Our team is very interested in the questions posted on SMVI functionality, configuration, and automation … thanks for taking the time to share. And please keep the questions and feedback on your experiences working with SMVI, good or bad, coming. Good feedback makes for a good day, bad feedback makes for a better product J.
I also wanted to let you know that NetApp is hosting an SMVI/SRM Webcast on February 19 focusing on data protection in a VMware environment: NetApp SMVI for backup/restore and VMware SRM for disaster recovery. SDDPC Sys Admin Rick Scherer - who designed and maintains a 25 host VMware ESX 3.5 farm with well over 300 Virtual Machines, plus writes a great blog (http://vmwaretips.com/wp/) - will be joining us to describe how his team uses SMVI. There will also be a panel of folks, including best practices authors and reference architects, to address questions submitted via chat.
SMVI Product Manager
I am in the UK and it will be late in the evening here when this event starts. Will the streamed contents be recorded and available via the now site, after the event?
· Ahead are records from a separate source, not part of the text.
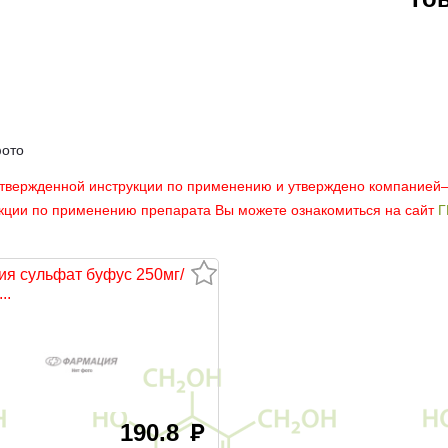
фото
утвержденной инструкции по применению и утверждено компанией
укции по применению препарата Вы можете ознакомиться на сайт
Г
ия сульфат буфус 250мг/
..
190.8
руб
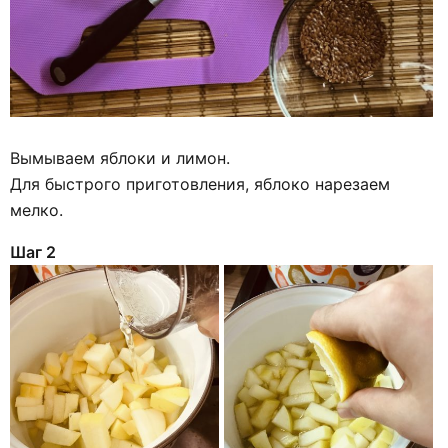
Вымываем яблоки и лимон.
Для быстрого приготовления, яблоко нарезаем
мелко.
Шаг 2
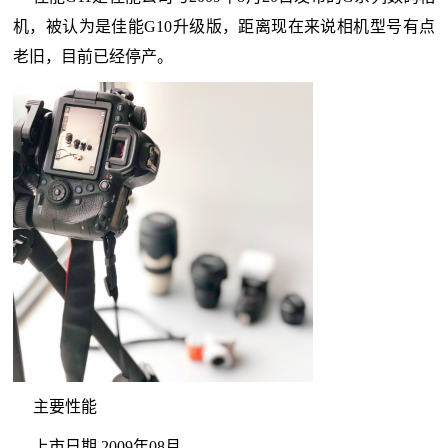
机，被认为是佳能G10升级版，距离现在来说相机型号有点
老旧，目前已经停产。
主要性能
上市日期 2009年08月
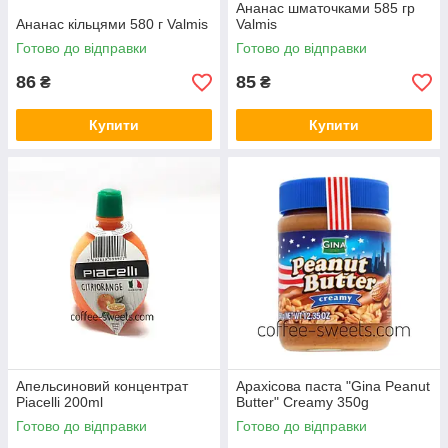
Ананас шматочками 585 гр
Ананас кільцями 580 г Valmis
Valmis
Готово до відправки
Готово до відправки
86
85
₴
₴
Купити
Купити
Апельсиновий концентрат
Арахісова паста "Gina Peanut
Piacelli 200ml
Butter" Creamy 350g
Готово до відправки
Готово до відправки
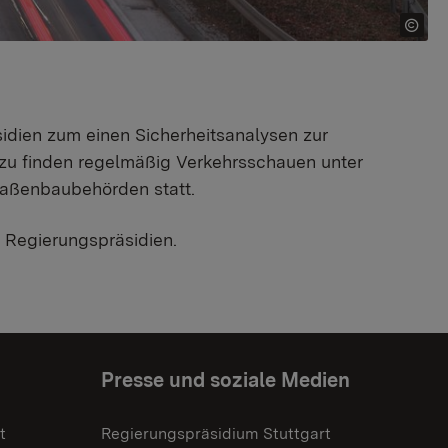
idien zum einen Sicherheitsanalysen zur
rzu finden regelmäßig Verkehrsschauen unter
raßenbaubehörden statt.
r Regierungspräsidien.
Presse und soziale Medien
t
Regierungspräsidium Stuttgart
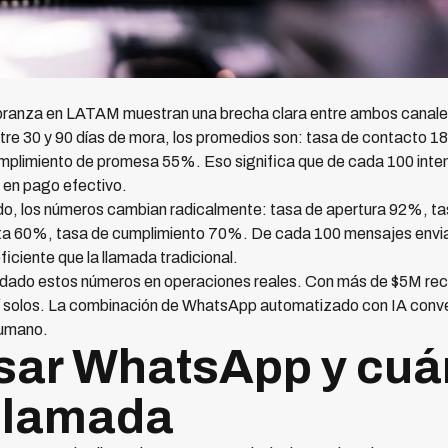
branza en LATAM muestran una brecha clara entre ambos canale
tre 30 y 90 días de mora, los promedios son: tasa de contacto 
plimiento de promesa 55%. Eso significa que de cada 100 inten
 en pago efectivo.
, los números cambian radicalmente: tasa de apertura 92%, ta
a 60%, tasa de cumplimiento 70%. De cada 100 mensajes enviad
iciente que la llamada tradicional.
idado estos números en operaciones reales. Con más de $5M recu
sí solos. La combinación de WhatsApp automatizado con IA conve
humano.
sar WhatsApp y cu
 llamada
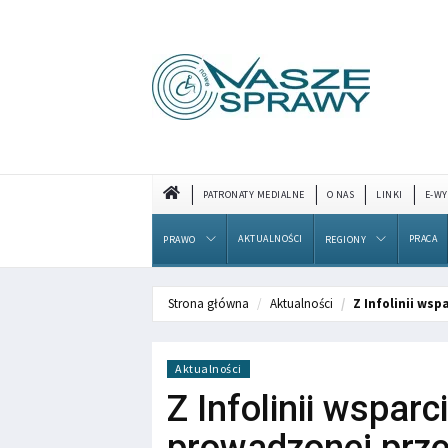
PATRONATY MEDIALNE
O NAS
LINKI
E-WY
AKTUALNOŚCI
PRACA
PRAWO
REGIONY
Strona główna
Aktualności
Z Infolinii ws
Aktualności
Z Infolinii wsparc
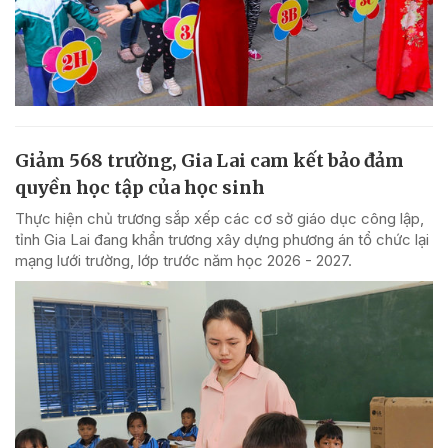
Giảm 568 trường, Gia Lai cam kết bảo đảm
quyền học tập của học sinh
Thực hiện chủ trương sắp xếp các cơ sở giáo dục công lập,
tỉnh Gia Lai đang khẩn trương xây dựng phương án tổ chức lại
mạng lưới trường, lớp trước năm học 2026 - 2027.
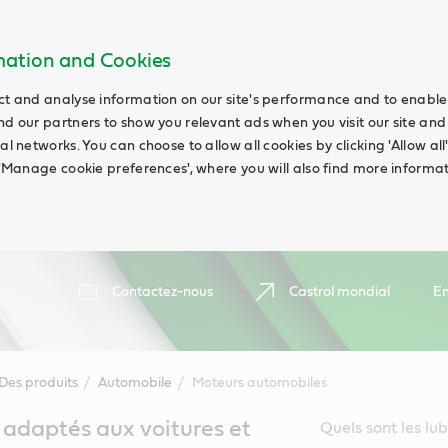
rmation and Cookies
ct and analyse information on our site's performance and to enable t
nd our partners to show you relevant ads when you visit our site and
ial networks. You can choose to allow all cookies by clicking 'Allow a
g 'Manage cookie preferences', where you will also find more informat
Contactez-nous
Castrol mondial
En
Des produits
Automobile
Moteurs automobiles
s adaptés aux voitures et
Quels sont les lub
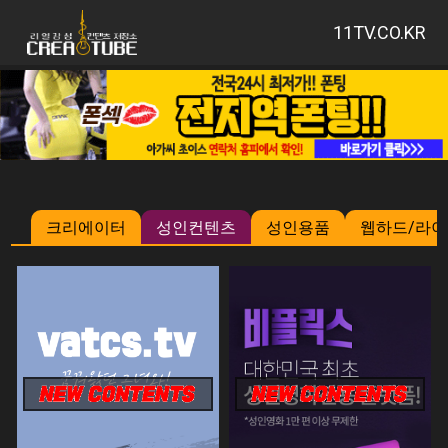
11TV.CO.KR
크리에이터
성인컨텐츠
성인용품
웹하드/라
We are currently using OSSV to backup our VMs but will be changing to SMVI soon and it will be good to know about some of the "holes in the road" before we hit them?
we run smvi 1.0.1 for several weeks now and it is pretty stable (compared to 1.0!). last night, 2 of our daily backup jobs started off - and they still are in running state, producing event 4096 in the application log like this:
1st an Error:
2936921 [backup2 6778732c8323002d813f32f6dab0368e] ERROR com.netapp.common.flow.JDBCPersistenceManager - FLOW-10110: Lock "50228a39-7eba-0c39-5d7c-bb5b34be305f" already held by backup-create operation 9a80d4f1bc7f39fa6e4cabb0559a097a 
2nd a warning:
2936921 [backup2 6778732c8323002d813f32f6dab0368e] WARN com.netapp.smvi.task.AcquireVirtualMachineLockWrapper - Could not lock all virtual machines. The lock process will continue to be retried until it succeeds.
During yesterday afternoonn I was trying to restore a Test-VM which failed! Coud that maybe disturb the backup jobs?
I cannot stop the 2 backup jobs - have restarted the vc server (where smvi is also installed) - nothing helps. I cannot start new ones - so we are somewhat looked up!
Hope anyone can give me a hint how to stop this...
Thanks in advance
If you want to just clear out the current problem so that you can
continue running again, please read our knowledge base article,
I get an error: "Solution does not exist in this knowledge base" when clicking the link!
MCSE / CCEA / VCP
Tel +41 32 387 82 19
Fax +41 32 387 81 11
Besuche Sie uns im Internet unter: www.in4u.ch
Visitez nous sur Internet: www.in4u.ch
Visit our homepage: www.in4u.ch
Oh - we found out, why the scheduled Jobs were running all night long until 30 minutes ago! One of the volumes on the DR filer was removed because the storage people were thinking, we don't need it anymore. But the SMVI jobs trigger a snapmirror update and that was failing all the time.
Again it would be very nice to get to know, how we could stop these running jobs. As a said - we tried reinstalling SMVI, clearing all sorts of temp files and rebooting the VC-Server several times. Those jobs just cannot be killed!
I'm glad you found the cause on your end.
You can clear out ALL running tests by using the following steps (from that KB article)
SnapManager for VI utilizes an internal database to keep track of these locks and provides persistence across reboots. Simply rebooting the SnapManager for VI host will not clear these locks.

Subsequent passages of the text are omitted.